Friday, October 22, 2021

Official Religious Intolerance in Washington State

Seattle’s Union Gospel Mission has been enormously successful in ministering to the city’s homeless population. Two years after program completion, 70 percent of Mission clients are working or going to school full time. Yet the Mission’s employees will freely say that success is just a byproduct of their most important priority: bringing others into relationship with Jesus Christ. It is that focus which makes the Mission so spectacularly successful.

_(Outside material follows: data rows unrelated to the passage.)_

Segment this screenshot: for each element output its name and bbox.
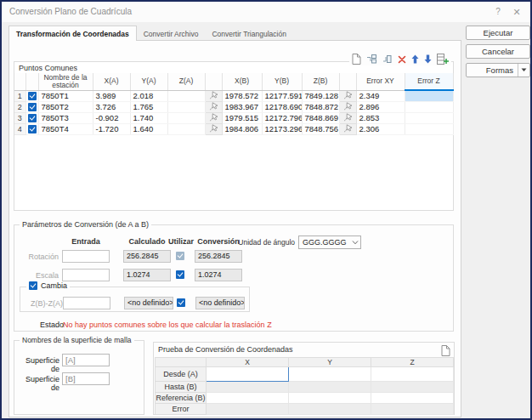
cell-zb[interactable]: 7848.756 — [302, 123, 339, 134]
header-error-z[interactable]: Error Z — [405, 73, 453, 90]
row-enabled-checkbox[interactable] — [25, 90, 38, 101]
cell-yb[interactable]: 12173.296 — [262, 123, 302, 134]
cell-za[interactable] — [167, 123, 205, 134]
checkbox-checked-icon — [28, 114, 37, 122]
cell-za[interactable] — [167, 112, 205, 123]
import-station-button[interactable] — [382, 54, 393, 64]
escala-entrada-input[interactable] — [62, 269, 110, 281]
cell-nombre[interactable]: 7850T1 — [38, 90, 93, 101]
pick-point-b-button[interactable] — [339, 90, 356, 101]
header-za[interactable]: Z(A) — [167, 73, 205, 90]
help-button[interactable]: ? — [491, 5, 505, 19]
z-diff-utilizar-checkbox[interactable] — [177, 298, 185, 307]
cell-xb[interactable]: 1979.515 — [222, 112, 262, 123]
cell-zb[interactable]: 7848.872 — [302, 101, 339, 112]
pick-point-b-button[interactable] — [339, 112, 356, 123]
cell-ya[interactable]: 1.740 — [130, 112, 167, 123]
pick-point-a-button[interactable] — [205, 123, 222, 134]
puntos-comunes-title: Puntos Comunes — [19, 64, 77, 72]
formas-dropdown-button[interactable] — [518, 64, 529, 77]
cambia-checkbox[interactable] — [29, 281, 37, 290]
referencia-y-input[interactable] — [289, 393, 371, 404]
move-up-button[interactable] — [411, 54, 419, 64]
cambia-checkbox-row[interactable]: Cambia — [26, 281, 70, 290]
add-row-button[interactable] — [437, 54, 449, 65]
pick-point-a-button[interactable] — [205, 112, 222, 123]
row-number[interactable]: 1 — [14, 90, 25, 101]
header-yb[interactable]: Y(B) — [262, 73, 302, 90]
cell-xb[interactable]: 1983.967 — [222, 101, 262, 112]
cell-error-xy[interactable]: 2.349 — [356, 90, 405, 101]
cell-xb[interactable]: 1978.572 — [222, 90, 262, 101]
header-xa[interactable]: X(A) — [93, 73, 130, 90]
row-enabled-checkbox[interactable] — [25, 112, 38, 123]
table-row: 3 7850T3 -0.902 1.740 1979.515 12172.796… — [14, 112, 453, 123]
cell-nombre[interactable]: 7850T3 — [38, 112, 93, 123]
escala-utilizar-checkbox[interactable] — [176, 270, 184, 279]
tab-convertir-archivo[interactable]: Convertir Archivo — [137, 27, 206, 41]
cell-yb[interactable]: 12177.591 — [262, 90, 302, 101]
referencia-z-input[interactable] — [371, 393, 454, 404]
desde-z-input[interactable] — [371, 367, 454, 382]
cell-za[interactable] — [167, 90, 205, 101]
cell-ya[interactable]: 1.640 — [130, 123, 167, 134]
new-document-icon — [352, 54, 361, 65]
cell-zb[interactable]: 7848.869 — [302, 112, 339, 123]
tab-transformacion-coordenadas[interactable]: Transformación de Coordenadas — [8, 26, 137, 41]
pick-point-a-button[interactable] — [205, 101, 222, 112]
header-nombre[interactable]: Nombre de la estación — [38, 73, 93, 90]
row-number[interactable]: 3 — [14, 112, 25, 123]
new-list-button[interactable] — [352, 54, 361, 65]
desde-x-input[interactable] — [207, 367, 289, 382]
pick-point-b-button[interactable] — [339, 123, 356, 134]
referencia-x-input[interactable] — [207, 393, 289, 404]
z-diff-entrada-input[interactable] — [63, 297, 110, 309]
cell-ya[interactable]: 2.018 — [130, 90, 167, 101]
tab-convertir-triangulacion[interactable]: Convertir Triangulación — [205, 27, 292, 41]
desde-y-input[interactable] — [289, 367, 371, 382]
import-points-icon — [366, 54, 377, 64]
cell-nombre[interactable]: 7850T2 — [38, 101, 93, 112]
cell-xa[interactable]: 3.989 — [93, 90, 130, 101]
cell-zb[interactable]: 7849.128 — [302, 90, 339, 101]
cell-xb[interactable]: 1984.806 — [222, 123, 262, 134]
import-points-button[interactable] — [366, 54, 377, 64]
superficie-b-input[interactable]: [B] — [62, 372, 110, 385]
cell-error-z-selected[interactable] — [405, 90, 453, 101]
pick-point-a-button[interactable] — [205, 90, 222, 101]
superficie-a-input[interactable]: [A] — [62, 354, 110, 366]
cell-nombre[interactable]: 7850T4 — [38, 123, 93, 134]
header-ya[interactable]: Y(A) — [130, 73, 167, 90]
cell-za[interactable] — [167, 101, 205, 112]
cell-error-z[interactable] — [405, 123, 453, 134]
header-error-xy[interactable]: Error XY — [356, 73, 405, 90]
row-number[interactable]: 2 — [14, 101, 25, 112]
rotacion-entrada-input[interactable] — [62, 250, 110, 263]
cell-error-z[interactable] — [405, 101, 453, 112]
formas-split-button[interactable]: Formas — [466, 63, 530, 77]
rotacion-utilizar-checkbox[interactable] — [176, 252, 184, 260]
delete-row-button[interactable] — [398, 55, 406, 64]
cell-error-xy[interactable]: 2.896 — [356, 101, 405, 112]
ejecutar-button[interactable]: Ejecutar — [466, 26, 530, 40]
cell-xa[interactable]: -1.720 — [93, 123, 130, 134]
row-enabled-checkbox[interactable] — [25, 123, 38, 134]
cell-error-xy[interactable]: 2.853 — [356, 112, 405, 123]
header-zb[interactable]: Z(B) — [302, 73, 339, 90]
row-enabled-checkbox[interactable] — [25, 101, 38, 112]
cell-error-z[interactable] — [405, 112, 453, 123]
cell-xa[interactable]: -0.902 — [93, 112, 130, 123]
unidad-angulo-select[interactable]: GGG.GGGG — [298, 236, 361, 249]
row-number[interactable]: 4 — [14, 123, 25, 134]
cancelar-button[interactable]: Cancelar — [466, 44, 530, 59]
cell-ya[interactable]: 1.765 — [130, 101, 167, 112]
pick-point-b-button[interactable] — [339, 101, 356, 112]
cell-xa[interactable]: 3.726 — [93, 101, 130, 112]
cell-yb[interactable]: 12172.796 — [262, 112, 302, 123]
close-button[interactable]: ✕ — [510, 5, 524, 19]
title-bar[interactable]: Conversión Plano de Cuadrícula ? ✕ — [2, 2, 530, 22]
cell-error-xy[interactable]: 2.306 — [356, 123, 405, 134]
header-xb[interactable]: X(B) — [222, 73, 262, 90]
cell-yb[interactable]: 12178.690 — [262, 101, 302, 112]
move-down-button[interactable] — [424, 54, 432, 64]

It works. Mission workers serve over 1,000 of their homeless neighbors each day. And, again, of the many hurting people who take part in the Mission’s programs each year, about 70 percent are on the right track and either working or in school. It would be difficult to find another organization making such a positive impact in such a difficult area. And in a city where nearly 12,000 homeless individuals crowd the streets every night, that kind of success is vital not only to the lives of those on the streets, but to the well-being of the city itself.

Of course, a philosophy only works if everyone involved buys into it, which is why the Mission requires all full-time employees to share and live out their Christian religious beliefs, be actively involved in a local church, and be willing and able to share the Gospel with those whom they serve.

In 2016, though, a former volunteer decided to apply for a full-time position with the Mission’s legal-aid clinic — despite the fact that he did not agree with the Mission’s religious beliefs or follow its religious-lifestyle requirements. In fact, he wanted to change the Mission’s beliefs and dismiss the very faith that has spurred its remarkable success.

Understandably, the Mission turned down his application. The applicant opted to take the Mission to court, hoping to find a judge who would punish the organization for declining to hire him. He struck gold at the Washington Supreme Court, where all nine justices ruled in his favor, despite the legislature’s exclusion of religious nonprofits from state employment law.

In doing so, the state’s highest court effectively torpedoed a religious freedom that the federal government and nearly every other state protects: the ability of religious organizations to hire those who share and live out the organization’s beliefs. This ruling puts the Mission to an untenable choice: hire someone who has stated his intent to change the organization’s beliefs or shut its doors to the homeless neighbors who rely on the Mission for help.

This ruling is unconstitutional. Which is why the Mission has petitioned the U.S. Supreme Court to hear their case. The Mission — like the thousands of vulnerable individuals that it serves — depends on the nation’s highest court upholding the right of religious organizations to build and sustain organizations of believers who share the same faith.